What you will do:
Pick out each line of the records that includes the string "Virtualization", and copy it.

Data for this exercise:
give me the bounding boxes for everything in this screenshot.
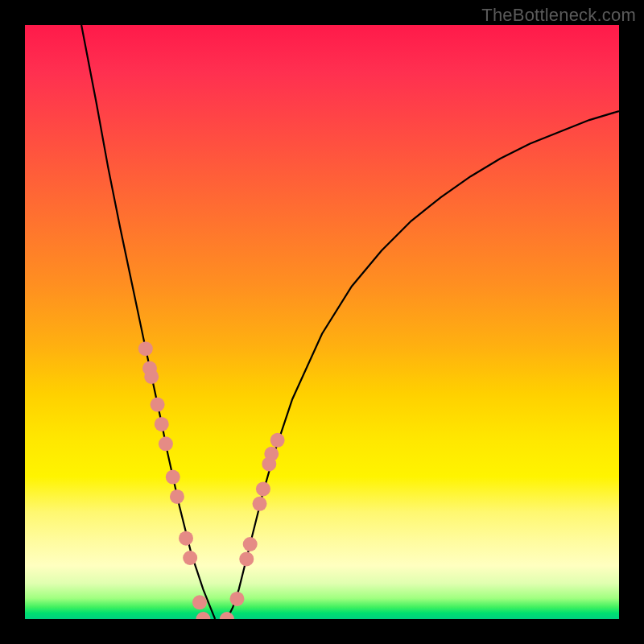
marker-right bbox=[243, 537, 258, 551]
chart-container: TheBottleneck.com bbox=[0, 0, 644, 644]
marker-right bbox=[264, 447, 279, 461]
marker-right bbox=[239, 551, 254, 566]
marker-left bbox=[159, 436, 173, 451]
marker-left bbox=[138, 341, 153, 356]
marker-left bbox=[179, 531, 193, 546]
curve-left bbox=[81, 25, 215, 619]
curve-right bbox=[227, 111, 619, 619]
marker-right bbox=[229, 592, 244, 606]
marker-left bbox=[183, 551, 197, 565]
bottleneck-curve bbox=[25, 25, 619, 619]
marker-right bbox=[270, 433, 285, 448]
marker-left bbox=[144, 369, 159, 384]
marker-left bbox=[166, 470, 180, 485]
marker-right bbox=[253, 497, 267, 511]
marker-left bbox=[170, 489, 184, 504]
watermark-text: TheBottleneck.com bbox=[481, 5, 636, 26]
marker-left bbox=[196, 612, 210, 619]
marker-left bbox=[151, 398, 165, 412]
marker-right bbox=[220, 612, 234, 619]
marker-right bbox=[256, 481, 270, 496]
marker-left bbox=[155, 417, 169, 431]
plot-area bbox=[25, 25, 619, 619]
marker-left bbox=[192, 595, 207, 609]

* * *

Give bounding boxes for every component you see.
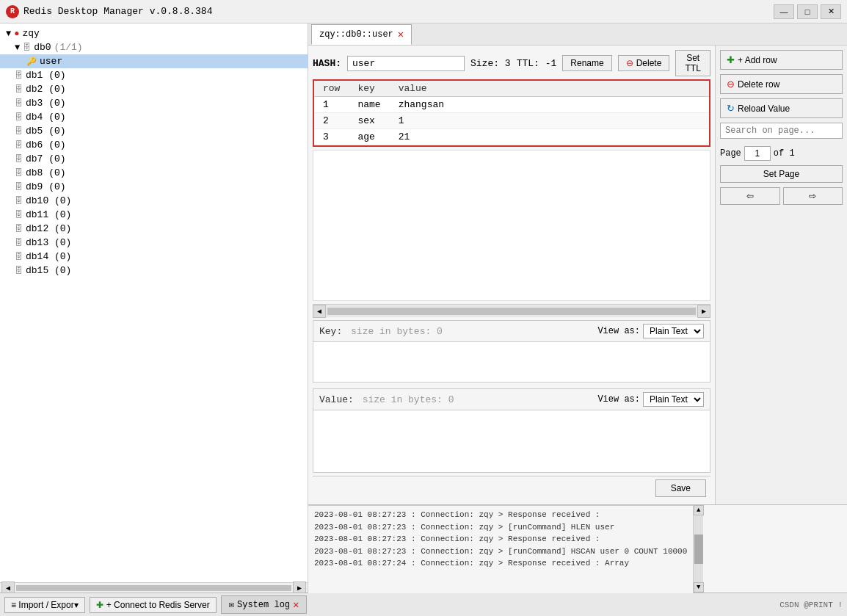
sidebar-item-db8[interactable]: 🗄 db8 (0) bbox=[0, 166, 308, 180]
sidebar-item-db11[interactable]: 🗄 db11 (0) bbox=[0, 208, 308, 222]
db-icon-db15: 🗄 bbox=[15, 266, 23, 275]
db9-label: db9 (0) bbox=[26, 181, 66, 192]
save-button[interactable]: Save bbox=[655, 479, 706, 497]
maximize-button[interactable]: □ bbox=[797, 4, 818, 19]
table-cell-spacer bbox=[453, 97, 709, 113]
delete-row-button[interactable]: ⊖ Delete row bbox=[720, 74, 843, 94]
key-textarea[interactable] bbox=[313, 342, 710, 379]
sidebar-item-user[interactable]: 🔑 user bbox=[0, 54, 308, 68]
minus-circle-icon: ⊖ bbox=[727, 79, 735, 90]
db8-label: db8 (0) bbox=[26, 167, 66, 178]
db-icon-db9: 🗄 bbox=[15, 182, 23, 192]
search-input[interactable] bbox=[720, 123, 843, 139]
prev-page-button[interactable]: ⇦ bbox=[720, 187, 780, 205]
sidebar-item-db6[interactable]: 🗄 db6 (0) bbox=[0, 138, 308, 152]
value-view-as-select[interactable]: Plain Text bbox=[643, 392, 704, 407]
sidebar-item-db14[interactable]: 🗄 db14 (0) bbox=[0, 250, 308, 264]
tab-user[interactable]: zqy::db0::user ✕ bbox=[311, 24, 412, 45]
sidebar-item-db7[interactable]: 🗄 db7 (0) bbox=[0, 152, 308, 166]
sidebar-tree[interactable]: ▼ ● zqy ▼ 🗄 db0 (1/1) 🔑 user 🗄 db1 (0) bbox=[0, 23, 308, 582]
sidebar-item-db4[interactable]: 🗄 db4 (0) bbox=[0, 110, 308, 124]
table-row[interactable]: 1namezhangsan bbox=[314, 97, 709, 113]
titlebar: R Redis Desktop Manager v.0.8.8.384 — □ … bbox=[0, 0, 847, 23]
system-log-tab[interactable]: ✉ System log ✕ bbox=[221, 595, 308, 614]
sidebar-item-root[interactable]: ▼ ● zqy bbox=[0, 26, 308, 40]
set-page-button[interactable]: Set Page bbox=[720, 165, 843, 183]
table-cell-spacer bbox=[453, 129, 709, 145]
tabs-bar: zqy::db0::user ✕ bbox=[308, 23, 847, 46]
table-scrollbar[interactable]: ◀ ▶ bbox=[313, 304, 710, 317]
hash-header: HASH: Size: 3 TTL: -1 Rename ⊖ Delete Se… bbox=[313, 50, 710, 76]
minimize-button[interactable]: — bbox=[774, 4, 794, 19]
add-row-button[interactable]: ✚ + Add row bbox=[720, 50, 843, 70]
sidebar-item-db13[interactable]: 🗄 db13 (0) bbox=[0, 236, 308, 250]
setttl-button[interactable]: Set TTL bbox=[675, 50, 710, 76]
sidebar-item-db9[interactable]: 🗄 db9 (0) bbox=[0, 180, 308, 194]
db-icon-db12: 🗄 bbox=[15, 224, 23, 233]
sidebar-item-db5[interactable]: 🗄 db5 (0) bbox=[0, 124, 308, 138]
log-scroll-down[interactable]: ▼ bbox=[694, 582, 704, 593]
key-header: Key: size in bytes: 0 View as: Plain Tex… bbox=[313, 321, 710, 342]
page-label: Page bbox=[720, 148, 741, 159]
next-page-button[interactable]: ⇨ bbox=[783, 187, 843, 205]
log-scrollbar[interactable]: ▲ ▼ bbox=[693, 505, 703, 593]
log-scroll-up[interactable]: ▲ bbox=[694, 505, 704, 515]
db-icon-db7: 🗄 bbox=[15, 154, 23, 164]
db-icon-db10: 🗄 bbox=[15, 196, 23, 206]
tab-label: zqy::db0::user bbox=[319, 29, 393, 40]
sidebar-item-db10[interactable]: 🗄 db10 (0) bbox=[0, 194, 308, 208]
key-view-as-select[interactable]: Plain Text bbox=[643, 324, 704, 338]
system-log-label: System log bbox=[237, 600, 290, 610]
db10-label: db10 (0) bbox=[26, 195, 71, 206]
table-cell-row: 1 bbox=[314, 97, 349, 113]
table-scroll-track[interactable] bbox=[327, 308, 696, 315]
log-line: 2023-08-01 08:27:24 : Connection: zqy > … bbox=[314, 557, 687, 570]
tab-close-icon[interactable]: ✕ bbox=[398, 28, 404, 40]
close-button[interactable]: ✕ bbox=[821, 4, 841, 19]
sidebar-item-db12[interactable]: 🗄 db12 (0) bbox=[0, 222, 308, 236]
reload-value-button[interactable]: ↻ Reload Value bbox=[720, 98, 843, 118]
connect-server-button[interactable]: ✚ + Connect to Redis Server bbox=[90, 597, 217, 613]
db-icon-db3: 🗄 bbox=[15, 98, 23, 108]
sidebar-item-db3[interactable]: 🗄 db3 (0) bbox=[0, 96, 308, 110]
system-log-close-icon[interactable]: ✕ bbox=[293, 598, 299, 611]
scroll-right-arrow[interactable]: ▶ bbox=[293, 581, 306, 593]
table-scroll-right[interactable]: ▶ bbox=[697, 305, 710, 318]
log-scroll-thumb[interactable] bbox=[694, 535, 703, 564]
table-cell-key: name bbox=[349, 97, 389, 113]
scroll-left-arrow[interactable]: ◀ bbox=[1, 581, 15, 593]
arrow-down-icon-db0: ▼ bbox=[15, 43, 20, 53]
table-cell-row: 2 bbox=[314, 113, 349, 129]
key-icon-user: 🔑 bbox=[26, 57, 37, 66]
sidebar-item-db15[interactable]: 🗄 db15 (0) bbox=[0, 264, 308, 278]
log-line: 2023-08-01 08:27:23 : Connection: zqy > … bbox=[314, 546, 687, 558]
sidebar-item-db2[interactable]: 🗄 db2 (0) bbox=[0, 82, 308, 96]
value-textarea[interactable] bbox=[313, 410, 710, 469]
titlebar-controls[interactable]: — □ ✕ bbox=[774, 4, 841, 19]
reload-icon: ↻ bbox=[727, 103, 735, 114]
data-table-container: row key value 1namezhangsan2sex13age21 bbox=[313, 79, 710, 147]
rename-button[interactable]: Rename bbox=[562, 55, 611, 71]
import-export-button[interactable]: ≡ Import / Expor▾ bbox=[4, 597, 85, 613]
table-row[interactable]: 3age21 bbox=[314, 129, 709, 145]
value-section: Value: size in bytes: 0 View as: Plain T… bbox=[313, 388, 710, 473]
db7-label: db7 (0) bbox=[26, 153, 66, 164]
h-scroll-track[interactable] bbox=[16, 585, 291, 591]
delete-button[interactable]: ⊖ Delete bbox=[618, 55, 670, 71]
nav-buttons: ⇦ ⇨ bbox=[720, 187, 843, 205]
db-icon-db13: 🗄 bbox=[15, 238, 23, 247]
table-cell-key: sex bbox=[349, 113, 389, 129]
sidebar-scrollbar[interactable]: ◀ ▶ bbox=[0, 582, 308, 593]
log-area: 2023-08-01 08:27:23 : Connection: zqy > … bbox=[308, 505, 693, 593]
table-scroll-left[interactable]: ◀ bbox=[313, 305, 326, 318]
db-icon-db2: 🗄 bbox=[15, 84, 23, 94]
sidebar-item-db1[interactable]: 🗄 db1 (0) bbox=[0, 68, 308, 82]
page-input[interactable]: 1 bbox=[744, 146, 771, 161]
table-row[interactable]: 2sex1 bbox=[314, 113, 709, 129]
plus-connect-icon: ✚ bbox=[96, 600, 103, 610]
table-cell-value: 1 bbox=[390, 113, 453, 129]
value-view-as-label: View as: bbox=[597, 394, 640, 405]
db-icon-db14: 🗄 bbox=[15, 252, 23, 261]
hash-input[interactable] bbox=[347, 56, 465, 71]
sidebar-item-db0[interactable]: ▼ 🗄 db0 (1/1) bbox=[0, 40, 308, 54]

--

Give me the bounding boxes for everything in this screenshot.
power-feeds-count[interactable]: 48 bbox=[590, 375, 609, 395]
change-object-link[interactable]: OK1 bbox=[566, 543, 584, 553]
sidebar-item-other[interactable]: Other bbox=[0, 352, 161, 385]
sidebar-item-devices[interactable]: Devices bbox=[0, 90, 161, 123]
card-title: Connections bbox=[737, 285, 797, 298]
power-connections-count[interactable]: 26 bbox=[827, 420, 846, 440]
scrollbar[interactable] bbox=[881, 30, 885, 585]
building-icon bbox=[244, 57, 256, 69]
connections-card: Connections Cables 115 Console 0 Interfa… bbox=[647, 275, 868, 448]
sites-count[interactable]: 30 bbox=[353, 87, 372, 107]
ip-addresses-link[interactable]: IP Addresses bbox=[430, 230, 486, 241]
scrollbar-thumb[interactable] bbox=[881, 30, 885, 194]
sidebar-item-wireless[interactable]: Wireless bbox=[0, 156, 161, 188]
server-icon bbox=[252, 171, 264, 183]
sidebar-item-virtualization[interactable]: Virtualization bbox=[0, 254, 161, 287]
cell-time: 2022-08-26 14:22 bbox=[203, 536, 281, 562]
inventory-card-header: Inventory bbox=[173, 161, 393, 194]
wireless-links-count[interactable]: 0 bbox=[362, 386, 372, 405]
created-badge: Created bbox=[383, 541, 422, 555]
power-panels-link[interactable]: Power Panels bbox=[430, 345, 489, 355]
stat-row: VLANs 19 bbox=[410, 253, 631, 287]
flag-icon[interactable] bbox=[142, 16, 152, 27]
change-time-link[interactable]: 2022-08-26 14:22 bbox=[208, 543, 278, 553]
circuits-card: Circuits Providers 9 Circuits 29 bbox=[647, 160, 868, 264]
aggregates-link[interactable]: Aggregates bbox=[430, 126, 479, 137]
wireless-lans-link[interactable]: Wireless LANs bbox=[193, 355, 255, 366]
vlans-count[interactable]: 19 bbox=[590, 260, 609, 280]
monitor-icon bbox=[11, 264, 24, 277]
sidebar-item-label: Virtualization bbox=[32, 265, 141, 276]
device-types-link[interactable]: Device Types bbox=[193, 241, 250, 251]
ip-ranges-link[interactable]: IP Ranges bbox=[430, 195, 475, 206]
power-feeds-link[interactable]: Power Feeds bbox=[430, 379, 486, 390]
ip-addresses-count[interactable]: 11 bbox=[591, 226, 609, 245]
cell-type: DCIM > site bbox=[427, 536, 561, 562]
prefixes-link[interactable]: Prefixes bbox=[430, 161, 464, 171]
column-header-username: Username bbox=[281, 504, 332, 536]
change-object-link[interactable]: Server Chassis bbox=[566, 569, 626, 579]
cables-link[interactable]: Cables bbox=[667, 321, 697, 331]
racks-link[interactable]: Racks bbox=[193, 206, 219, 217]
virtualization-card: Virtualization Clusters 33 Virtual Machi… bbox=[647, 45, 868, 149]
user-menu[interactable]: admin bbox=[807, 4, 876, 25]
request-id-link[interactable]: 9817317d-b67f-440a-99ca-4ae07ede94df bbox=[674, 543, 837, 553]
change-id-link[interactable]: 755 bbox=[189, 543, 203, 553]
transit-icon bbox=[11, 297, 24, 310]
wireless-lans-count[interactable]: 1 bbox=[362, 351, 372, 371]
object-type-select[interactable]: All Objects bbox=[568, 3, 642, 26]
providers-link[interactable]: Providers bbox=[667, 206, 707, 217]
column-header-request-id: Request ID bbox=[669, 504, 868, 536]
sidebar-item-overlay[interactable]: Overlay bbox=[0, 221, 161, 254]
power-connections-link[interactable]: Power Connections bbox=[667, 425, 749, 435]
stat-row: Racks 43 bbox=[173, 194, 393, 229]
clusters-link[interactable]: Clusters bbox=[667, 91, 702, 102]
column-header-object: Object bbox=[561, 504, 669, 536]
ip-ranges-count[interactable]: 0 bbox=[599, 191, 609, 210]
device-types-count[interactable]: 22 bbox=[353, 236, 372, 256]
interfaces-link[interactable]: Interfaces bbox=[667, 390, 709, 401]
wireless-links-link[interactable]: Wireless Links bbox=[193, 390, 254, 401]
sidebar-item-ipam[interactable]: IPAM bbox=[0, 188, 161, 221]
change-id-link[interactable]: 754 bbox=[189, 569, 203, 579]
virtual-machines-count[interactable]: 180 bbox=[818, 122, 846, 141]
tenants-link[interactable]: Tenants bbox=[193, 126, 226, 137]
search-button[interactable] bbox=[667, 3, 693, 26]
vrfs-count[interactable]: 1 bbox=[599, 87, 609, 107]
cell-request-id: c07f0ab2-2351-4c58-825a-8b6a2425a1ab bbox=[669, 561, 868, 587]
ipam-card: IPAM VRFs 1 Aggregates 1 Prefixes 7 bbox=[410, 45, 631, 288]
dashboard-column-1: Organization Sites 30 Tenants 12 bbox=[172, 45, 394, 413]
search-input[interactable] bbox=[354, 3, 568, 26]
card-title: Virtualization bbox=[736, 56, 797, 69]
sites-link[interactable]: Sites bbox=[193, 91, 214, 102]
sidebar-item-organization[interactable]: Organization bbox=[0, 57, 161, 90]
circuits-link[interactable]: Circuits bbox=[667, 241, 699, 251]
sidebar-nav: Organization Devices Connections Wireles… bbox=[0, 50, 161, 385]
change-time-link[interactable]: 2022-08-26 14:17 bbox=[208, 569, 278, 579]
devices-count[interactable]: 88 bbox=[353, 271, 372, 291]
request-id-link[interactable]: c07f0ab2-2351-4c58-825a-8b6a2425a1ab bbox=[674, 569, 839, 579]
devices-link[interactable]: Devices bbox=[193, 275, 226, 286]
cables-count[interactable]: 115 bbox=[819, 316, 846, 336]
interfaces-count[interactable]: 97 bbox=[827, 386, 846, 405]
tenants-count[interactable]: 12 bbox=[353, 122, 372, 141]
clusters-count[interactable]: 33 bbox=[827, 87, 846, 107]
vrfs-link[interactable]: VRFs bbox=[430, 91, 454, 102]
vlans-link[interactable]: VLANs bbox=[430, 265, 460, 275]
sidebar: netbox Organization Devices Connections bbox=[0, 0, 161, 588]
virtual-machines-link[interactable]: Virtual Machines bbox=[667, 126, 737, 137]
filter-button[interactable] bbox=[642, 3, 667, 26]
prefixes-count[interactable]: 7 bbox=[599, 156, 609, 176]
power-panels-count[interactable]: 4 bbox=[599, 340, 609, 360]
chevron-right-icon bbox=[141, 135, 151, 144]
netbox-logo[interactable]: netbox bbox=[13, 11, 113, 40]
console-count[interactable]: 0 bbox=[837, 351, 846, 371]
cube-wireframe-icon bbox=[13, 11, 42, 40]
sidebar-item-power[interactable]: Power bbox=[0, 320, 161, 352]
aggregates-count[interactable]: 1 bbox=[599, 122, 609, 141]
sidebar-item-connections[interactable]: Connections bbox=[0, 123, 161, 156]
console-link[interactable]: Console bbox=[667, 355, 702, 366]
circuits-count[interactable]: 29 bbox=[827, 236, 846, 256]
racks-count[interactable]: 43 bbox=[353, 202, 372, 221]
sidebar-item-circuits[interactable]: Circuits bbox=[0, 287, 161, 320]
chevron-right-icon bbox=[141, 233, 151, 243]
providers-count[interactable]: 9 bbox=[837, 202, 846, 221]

Answer section:
sidebar-item-virtualization[interactable]: Virtualization bbox=[0, 254, 161, 287]
sidebar-item-label: Virtualization bbox=[32, 265, 141, 276]
virtualization-card: Virtualization Clusters 33 Virtual Machi… bbox=[647, 45, 868, 149]
card-title: Virtualization bbox=[736, 56, 797, 69]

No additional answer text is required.